Desde que coloquei os olhos nela eu percebi que havia algo diferente, mas só percebi quando ela falou. Rebecca havia cortado a franja na altura das sobrancelhas. Havia ficado bonito, nada muito marcante, ficou natural no rosto dela. Agora ela parecia um personagem de Anime com os cabelos longos e coloridos e uma franjinha fofa.

— Eu quis mudar — continuou ela. — Quando uma mulher quer mudar de vida ela muda o cabelo. Eu gosto do tom azul, então cortei a franja. Mas só consegui ficar ridícula.

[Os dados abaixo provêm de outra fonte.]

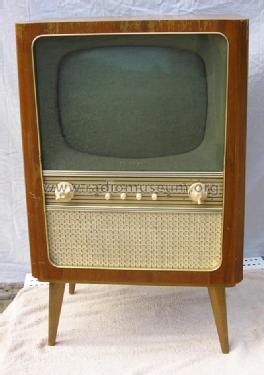 The image size is (264, 375). I want to click on left knob, so click(x=62, y=196). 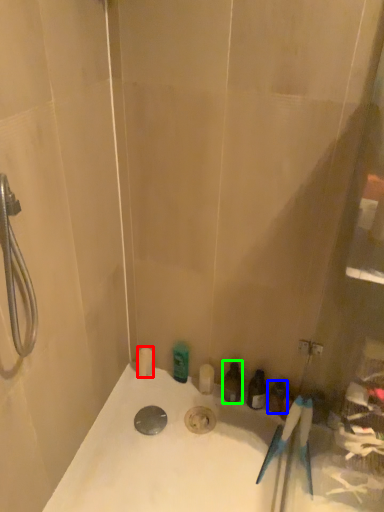 Question: Based on their relative distances, which object is farther from toiletry (highlighted by a red box)? Choose from toiletry (highlighted by a blue box) and toiletry (highlighted by a green box).

Choices:
 (A) toiletry
 (B) toiletry

Answer: (A) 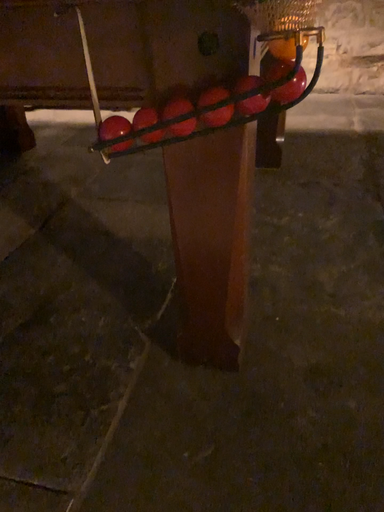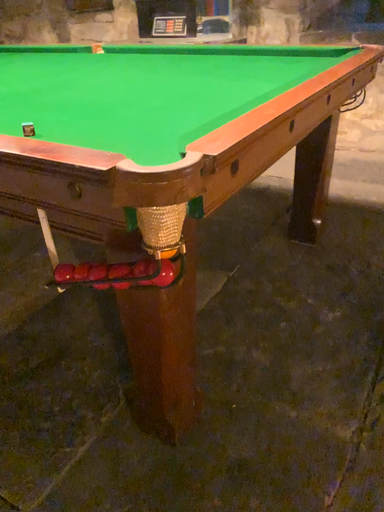 Question: How did the camera likely rotate when shooting the video?

Choices:
 (A) rotated left
 (B) rotated right

Answer: (A) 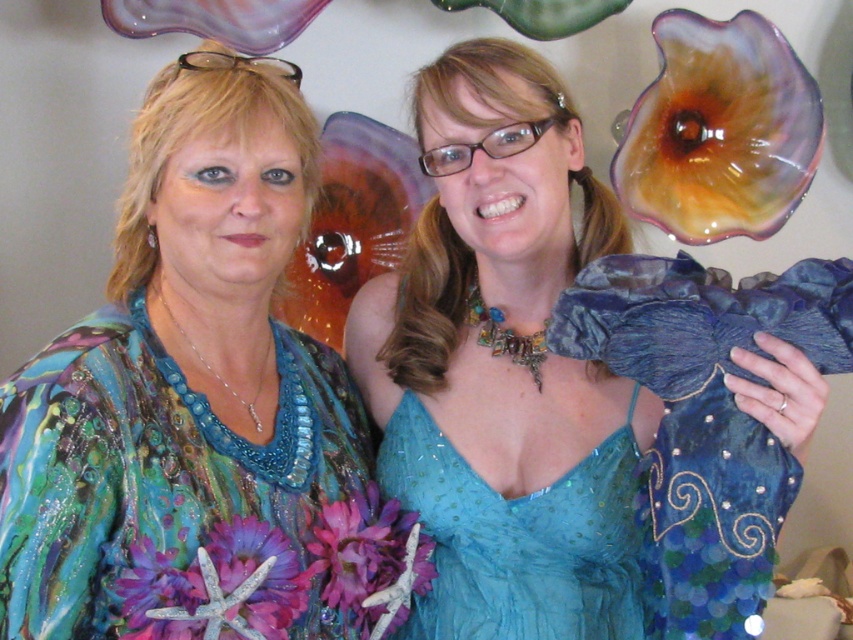 Question: Does blue sequined dress at center have a smaller size compared to teal sheer dress at center?

Choices:
 (A) no
 (B) yes

Answer: (A)

Question: Among these objects, which one is nearest to the camera?

Choices:
 (A) teal sheer dress at center
 (B) shiny blue dress at center

Answer: (B)

Question: Is blue sequined dress at center to the left of teal sheer dress at center from the viewer's perspective?

Choices:
 (A) yes
 (B) no

Answer: (B)

Question: Which point is closer to the camera taking this photo?

Choices:
 (A) (792, 412)
 (B) (534, 556)

Answer: (A)

Question: Does shiny blue dress at center appear over blue sequined dress at center?

Choices:
 (A) no
 (B) yes

Answer: (B)

Question: Which point is farther from the camera taking this photo?

Choices:
 (A) (236, 598)
 (B) (444, 540)
 (C) (526, 188)

Answer: (B)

— Ficou legal! — disse Tiago. — Está parecendo uma Anime!

Achei engraçado que ele pensou a mesma coisa que eu. Mas pelo menos não falei em voz alta.

Rebecca olhou para mim, e tive que dizer alguma coisa.

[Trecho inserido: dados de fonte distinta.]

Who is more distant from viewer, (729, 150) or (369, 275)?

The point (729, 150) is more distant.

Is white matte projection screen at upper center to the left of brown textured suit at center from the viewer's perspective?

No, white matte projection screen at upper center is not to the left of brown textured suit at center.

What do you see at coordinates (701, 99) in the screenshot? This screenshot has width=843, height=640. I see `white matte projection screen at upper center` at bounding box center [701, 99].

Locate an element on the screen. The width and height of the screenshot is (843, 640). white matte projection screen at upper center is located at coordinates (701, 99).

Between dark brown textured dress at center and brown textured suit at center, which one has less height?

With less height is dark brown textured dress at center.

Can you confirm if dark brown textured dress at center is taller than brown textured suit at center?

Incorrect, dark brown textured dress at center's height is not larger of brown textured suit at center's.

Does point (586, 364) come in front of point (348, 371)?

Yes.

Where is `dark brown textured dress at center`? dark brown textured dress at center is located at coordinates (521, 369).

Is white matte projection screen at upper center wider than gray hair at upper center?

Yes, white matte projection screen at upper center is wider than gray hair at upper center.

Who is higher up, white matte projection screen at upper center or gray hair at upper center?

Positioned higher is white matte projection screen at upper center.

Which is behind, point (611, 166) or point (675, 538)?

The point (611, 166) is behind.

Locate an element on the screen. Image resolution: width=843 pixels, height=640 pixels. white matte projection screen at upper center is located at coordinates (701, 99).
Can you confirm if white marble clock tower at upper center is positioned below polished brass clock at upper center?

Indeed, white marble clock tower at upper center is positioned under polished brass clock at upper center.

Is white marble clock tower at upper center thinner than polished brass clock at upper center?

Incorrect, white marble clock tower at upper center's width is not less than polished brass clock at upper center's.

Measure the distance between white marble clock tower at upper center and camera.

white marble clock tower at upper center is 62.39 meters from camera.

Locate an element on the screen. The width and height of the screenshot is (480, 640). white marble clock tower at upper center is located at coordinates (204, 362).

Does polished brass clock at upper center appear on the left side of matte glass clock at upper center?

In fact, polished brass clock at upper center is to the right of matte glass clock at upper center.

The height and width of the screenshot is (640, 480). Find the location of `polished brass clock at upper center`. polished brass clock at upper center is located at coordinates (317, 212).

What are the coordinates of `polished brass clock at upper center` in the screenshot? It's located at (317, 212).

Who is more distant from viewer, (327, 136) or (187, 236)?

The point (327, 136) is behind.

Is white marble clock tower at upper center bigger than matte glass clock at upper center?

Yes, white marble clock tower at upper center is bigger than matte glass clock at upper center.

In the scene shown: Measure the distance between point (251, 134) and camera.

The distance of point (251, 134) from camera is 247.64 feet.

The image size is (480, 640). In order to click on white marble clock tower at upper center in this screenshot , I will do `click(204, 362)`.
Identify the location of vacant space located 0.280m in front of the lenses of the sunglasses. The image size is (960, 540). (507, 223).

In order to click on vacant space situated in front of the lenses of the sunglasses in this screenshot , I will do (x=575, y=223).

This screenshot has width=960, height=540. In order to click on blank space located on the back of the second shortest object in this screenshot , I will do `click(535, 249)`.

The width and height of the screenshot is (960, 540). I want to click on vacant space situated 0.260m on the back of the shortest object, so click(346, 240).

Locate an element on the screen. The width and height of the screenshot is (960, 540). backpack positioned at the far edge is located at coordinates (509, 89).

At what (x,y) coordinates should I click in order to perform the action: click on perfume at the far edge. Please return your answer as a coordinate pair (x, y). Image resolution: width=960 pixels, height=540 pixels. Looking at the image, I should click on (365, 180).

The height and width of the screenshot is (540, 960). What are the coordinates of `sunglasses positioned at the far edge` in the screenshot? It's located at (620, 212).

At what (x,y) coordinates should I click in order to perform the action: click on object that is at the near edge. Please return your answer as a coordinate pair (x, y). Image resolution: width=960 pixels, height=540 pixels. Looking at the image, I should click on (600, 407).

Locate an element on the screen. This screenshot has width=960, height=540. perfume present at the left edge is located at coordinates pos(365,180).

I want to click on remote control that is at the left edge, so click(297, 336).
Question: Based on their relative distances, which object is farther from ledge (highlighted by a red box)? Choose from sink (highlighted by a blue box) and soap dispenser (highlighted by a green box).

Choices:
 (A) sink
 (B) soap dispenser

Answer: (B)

— Você está bonita — disse eu, e Rebecca sorriu satisfeita.

— Quem está bonita? — disse Alana atrás de mim.

Me virei assustado e dei de cara com Alana. A baixinha estava me olhando furiosa e sua amiga Cris estava mais interessada em olhar para Rebecca.

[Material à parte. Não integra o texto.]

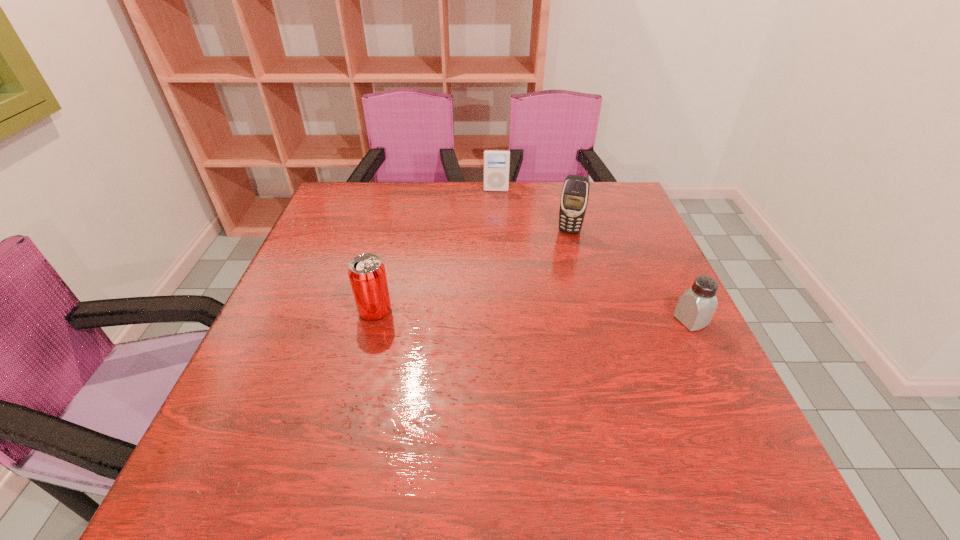 The image size is (960, 540). Find the location of `the leftmost object`. the leftmost object is located at coordinates (367, 275).

Find the location of a particular element. the shortest object is located at coordinates (696, 306).

This screenshot has height=540, width=960. Find the location of `saltshaker`. saltshaker is located at coordinates (696, 306).

Image resolution: width=960 pixels, height=540 pixels. Find the location of `the third nearest object`. the third nearest object is located at coordinates (575, 193).

This screenshot has height=540, width=960. Identify the location of cellular telephone. (575, 193).

Where is `the third object from right to left`? This screenshot has width=960, height=540. the third object from right to left is located at coordinates (496, 162).

This screenshot has width=960, height=540. I want to click on the farthest object, so click(x=496, y=162).

In order to click on vacant area situated on the front of the soda can in this screenshot , I will do point(366,348).

Locate an element on the screen. The width and height of the screenshot is (960, 540). vacant region located on the front of the saltshaker is located at coordinates (740, 421).

At what (x,y) coordinates should I click in order to perform the action: click on vacant region located 0.400m on the front face of the second object from right to left. Please return your answer as a coordinate pair (x, y). The image size is (960, 540). Looking at the image, I should click on (540, 342).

— A franja da Rebecca — respondi rapidamente. — Olhe, ficou legal! — Sai da frente para que Alana pudesse ver melhor.

— Hum. — Ela respondeu.

— Nossa! Ficou muito linda! — disse Cris, correndo para passar a mão nos cabelos de Rebecca.

— Obrigada. — Rebecca sorriu. Mas eu percebi que ela estava desconfortável.

— Adorei a franja! Combinou com o seu rosto. Ficou muito estilosa — continuou Cris.

Eu sempre notei que Cris gostava de Rebecca, talvez tivesse uma certa fascinação pela garota de cabelos azuis. E Alana não gostava muito disso. Pois tinha ciúmes da amiga.

O sinal tocou e entramos na sala de aula. Alana insistiu em se sentar ao meu lado e Tiago se sentou com a Cris. E Rebecca ficou sozinha na classe atrás de Tiago e Cris.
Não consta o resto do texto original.